October 30, 1941
Procurement of Stinson Model 76 recommended.
On October 30, 1941 the Experimental Engineering Section at Wright Field published its report on the new Stinson Model 76 airplane that had been test flown during August and September by observation squadrons located at Forts Sill, Knox, Bliss, and Benning. Their confidential report XPM-M-50-604 concluded that the new plane was preferable to the Stinson O-49 Vigilant (which had a significantly shorter takeoff and landing run) because of lower price and simpler maintenance, while its performance was superior to the other light aircraft that had been tried. In other words, it represented a compromise between utility and cost. The other planes evaluated included the YO-54 (Stinson 105), YO-55 (Ercoupe 415), YO-57 (Taylorcraft Model D), YO-58 (Aeronca Defender), and the YO-59 (Piper J-3 Cub). The Stinson Model 76 was designated YO-62 for the tests.
As a result of the hurried summer trials, procurement of a service test quantity of Model 76’s was strongly recommended by the Wright Field chiefs. The estimated cost was $10,000 per airframe, approximately one-third that of the O-49. Approval for a modest 13-plane acquisition was made on November 24th and that marked the beginning of a procurement program that would stretch to a production run of 3,590 Sentinels over the next four years.
The Wright Field memorandum followed on the heels of another important report that had been circulated within the War Department just three days earlier by General Emmons, head of the recently established Air Force Combat Command. The investigation of his office into the performance of the Piper, Aeronca and Taylor airplanes experimented with during the recent large-scale army field maneuvers, coupled with previous studies done on the traditionally-equipped French, British and Polish observation squadrons that performed so dismally in combat during 1939 and 1940, led Emmons to propose a revamping of their similalarly equipped counterparts in the U.S. Army Air Forces.
General Emmons recommended the organization of two types of observation squadrons: a light observation squadron equipped with 12 liaison and 6 pursuit aircraft, and a medium observation squadron with 6 liaison, 6 bombardment, and 6 pursuit types in the lineup. His plan was to allocate one light squadron per infantry division, one medium observation squadron for each cavalry division, armored division, and army corps, and 2 medium squadrons for each field army. In addition, a photo squadron equipped with 6 twin-engine bombers and 12 pursuit types was recommended for each field Army as well as the Armored Force.

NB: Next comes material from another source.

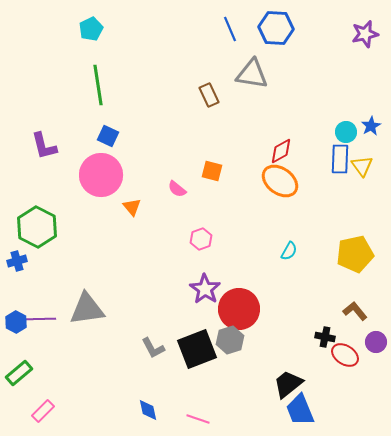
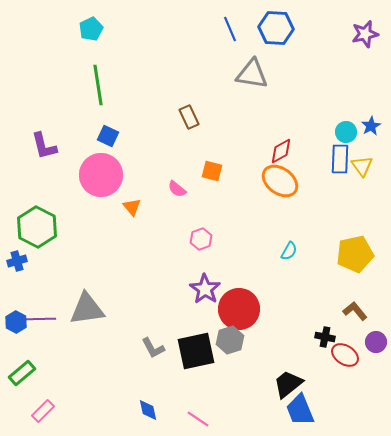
brown rectangle at (209, 95): moved 20 px left, 22 px down
black square at (197, 349): moved 1 px left, 2 px down; rotated 9 degrees clockwise
green rectangle at (19, 373): moved 3 px right
pink line at (198, 419): rotated 15 degrees clockwise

Emmons’ proposed setup was adopted with some modifications but it was relatively short-lived. By the end of 1942, “observation aviation”, as it was generically referred to, had shown grave weaknesses during the North African campaign following the Operation Torch landings in Morocco and Algeria, so the whole USAAF observation program was overhauled once again. Among other changes, the observation squadrons were removed from army ground forces control and placed under centralized Army Air Forces jurisdiction, and the weapon-carrying bombers were deleted in favor of faster, higher-flying unarmed types.
The observation squadrons were re-named reconnaissance squadrons, more in keeping with their mission, and they were equipped with photographic versions of high performance single and twin-engine aircraft. At the same time, a new type of unit was born – the liaison squadron – that was intended for army courier and communication work. Each of these new light plane squadrons would eventually be equipped with thirty-two L-5’s apiece, with one squadron attached to each field army or army group. In the mean time, the Army won approval for its own “organic” light airplanes to be used for artillery spotting. Due to strong opposition from the Army Air Forces, their planes were limited to no more than 100 horsepower by the War Department and the docile Piper L-4 Cub became the favored choice.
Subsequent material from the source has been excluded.